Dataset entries
--
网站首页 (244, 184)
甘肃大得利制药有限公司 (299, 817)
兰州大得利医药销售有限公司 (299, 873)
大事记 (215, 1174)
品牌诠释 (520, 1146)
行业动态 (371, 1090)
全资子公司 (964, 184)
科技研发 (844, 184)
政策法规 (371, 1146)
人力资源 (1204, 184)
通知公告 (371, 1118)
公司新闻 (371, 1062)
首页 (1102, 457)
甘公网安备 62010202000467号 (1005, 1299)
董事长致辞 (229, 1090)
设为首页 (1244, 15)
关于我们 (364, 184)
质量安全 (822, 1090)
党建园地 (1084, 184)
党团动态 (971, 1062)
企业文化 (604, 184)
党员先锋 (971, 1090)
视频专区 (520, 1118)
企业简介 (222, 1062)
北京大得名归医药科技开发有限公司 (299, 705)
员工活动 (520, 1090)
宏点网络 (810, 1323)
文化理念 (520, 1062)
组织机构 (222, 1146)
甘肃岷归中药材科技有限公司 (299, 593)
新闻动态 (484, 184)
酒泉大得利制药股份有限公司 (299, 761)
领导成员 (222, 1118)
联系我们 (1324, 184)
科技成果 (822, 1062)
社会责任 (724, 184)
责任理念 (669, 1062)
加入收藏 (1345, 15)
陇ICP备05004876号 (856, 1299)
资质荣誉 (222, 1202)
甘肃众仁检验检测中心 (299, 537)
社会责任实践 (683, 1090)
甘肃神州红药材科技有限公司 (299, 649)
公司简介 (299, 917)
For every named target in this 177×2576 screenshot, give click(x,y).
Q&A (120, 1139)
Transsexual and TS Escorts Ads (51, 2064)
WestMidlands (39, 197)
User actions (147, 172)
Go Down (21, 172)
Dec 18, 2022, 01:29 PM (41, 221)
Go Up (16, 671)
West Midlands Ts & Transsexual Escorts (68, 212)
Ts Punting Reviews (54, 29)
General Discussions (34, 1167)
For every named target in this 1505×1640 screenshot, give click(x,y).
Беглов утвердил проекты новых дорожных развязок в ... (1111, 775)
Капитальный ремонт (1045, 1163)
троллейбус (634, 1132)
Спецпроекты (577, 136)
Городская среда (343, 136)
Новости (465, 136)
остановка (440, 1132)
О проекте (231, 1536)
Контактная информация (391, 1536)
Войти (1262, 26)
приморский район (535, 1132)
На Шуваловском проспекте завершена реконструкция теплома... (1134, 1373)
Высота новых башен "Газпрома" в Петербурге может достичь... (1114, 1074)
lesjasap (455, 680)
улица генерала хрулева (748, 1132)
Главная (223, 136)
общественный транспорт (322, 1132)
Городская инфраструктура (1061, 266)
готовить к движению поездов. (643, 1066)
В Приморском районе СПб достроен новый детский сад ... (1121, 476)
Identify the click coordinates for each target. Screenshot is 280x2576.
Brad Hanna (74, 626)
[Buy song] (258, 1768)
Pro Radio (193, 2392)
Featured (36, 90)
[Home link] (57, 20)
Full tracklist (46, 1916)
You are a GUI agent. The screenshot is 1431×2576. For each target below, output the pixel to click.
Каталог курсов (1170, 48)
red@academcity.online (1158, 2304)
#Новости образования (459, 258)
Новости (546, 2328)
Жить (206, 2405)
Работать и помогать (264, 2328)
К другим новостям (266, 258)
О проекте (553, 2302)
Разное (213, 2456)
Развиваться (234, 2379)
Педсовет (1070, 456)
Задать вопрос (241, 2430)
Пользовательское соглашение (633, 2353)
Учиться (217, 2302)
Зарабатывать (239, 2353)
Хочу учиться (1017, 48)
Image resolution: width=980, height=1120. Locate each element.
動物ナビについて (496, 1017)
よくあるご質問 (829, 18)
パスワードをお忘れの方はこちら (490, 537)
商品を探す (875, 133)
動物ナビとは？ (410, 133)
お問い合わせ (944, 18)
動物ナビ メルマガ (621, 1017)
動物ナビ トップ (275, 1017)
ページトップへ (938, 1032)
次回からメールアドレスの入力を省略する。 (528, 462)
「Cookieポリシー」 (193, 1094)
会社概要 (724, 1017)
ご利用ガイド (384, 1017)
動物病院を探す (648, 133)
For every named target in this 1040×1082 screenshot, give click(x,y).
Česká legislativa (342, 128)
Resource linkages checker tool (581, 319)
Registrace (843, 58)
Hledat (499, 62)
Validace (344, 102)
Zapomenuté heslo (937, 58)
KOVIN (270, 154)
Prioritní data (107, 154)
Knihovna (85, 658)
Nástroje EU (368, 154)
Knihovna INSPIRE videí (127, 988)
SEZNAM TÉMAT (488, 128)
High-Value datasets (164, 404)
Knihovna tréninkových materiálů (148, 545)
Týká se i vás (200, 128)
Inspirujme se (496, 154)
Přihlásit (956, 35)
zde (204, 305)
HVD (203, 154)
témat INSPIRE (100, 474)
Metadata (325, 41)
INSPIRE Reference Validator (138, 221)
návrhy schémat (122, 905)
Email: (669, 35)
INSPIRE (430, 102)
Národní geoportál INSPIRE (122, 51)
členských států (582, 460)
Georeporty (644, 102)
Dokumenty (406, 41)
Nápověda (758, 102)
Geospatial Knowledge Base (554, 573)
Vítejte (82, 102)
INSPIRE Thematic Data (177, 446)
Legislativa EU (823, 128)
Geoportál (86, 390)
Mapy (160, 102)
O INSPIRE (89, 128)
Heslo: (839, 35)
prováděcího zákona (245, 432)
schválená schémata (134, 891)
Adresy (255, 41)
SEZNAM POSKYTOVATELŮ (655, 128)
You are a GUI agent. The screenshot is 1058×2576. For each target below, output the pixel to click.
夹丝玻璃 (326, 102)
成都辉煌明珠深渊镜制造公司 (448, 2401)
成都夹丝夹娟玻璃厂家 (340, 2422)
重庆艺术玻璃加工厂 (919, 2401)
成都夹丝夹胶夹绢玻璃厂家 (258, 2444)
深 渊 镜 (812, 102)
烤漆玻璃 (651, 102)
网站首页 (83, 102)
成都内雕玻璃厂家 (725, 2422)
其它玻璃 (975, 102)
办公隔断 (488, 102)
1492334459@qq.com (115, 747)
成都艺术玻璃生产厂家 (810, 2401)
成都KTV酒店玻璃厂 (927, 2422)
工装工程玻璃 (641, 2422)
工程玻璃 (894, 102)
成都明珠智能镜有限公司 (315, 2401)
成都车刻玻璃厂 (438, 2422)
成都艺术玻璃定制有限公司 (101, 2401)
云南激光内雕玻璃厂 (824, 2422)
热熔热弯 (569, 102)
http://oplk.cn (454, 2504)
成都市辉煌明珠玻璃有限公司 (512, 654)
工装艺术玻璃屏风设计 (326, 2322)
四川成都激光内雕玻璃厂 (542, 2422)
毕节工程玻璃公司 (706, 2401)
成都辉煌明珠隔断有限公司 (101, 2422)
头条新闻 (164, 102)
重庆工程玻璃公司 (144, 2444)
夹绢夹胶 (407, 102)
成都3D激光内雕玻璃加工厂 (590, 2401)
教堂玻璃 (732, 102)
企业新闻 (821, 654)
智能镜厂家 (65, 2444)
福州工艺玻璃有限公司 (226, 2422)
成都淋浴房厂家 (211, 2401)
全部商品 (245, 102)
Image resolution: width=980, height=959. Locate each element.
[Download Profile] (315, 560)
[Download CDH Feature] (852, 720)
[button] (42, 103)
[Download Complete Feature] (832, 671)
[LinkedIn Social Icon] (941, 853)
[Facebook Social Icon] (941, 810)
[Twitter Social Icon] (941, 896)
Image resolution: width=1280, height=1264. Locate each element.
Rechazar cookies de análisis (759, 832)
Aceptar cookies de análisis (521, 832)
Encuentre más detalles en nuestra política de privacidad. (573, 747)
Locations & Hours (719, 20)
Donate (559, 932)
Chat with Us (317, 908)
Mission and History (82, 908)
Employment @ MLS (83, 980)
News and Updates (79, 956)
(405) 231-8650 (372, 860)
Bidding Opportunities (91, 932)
--
Work task: Copy the records above faithfully. Begin at their first line, end at the line containing "关于我们 (364, 184)", and include nothing else.

Written reply:
网站首页 (244, 184)
甘肃大得利制药有限公司 (299, 817)
兰州大得利医药销售有限公司 (299, 873)
大事记 (215, 1174)
品牌诠释 (520, 1146)
行业动态 (371, 1090)
全资子公司 (964, 184)
科技研发 (844, 184)
政策法规 (371, 1146)
人力资源 (1204, 184)
通知公告 (371, 1118)
公司新闻 (371, 1062)
首页 (1102, 457)
甘公网安备 62010202000467号 (1005, 1299)
董事长致辞 (229, 1090)
设为首页 (1244, 15)
关于我们 (364, 184)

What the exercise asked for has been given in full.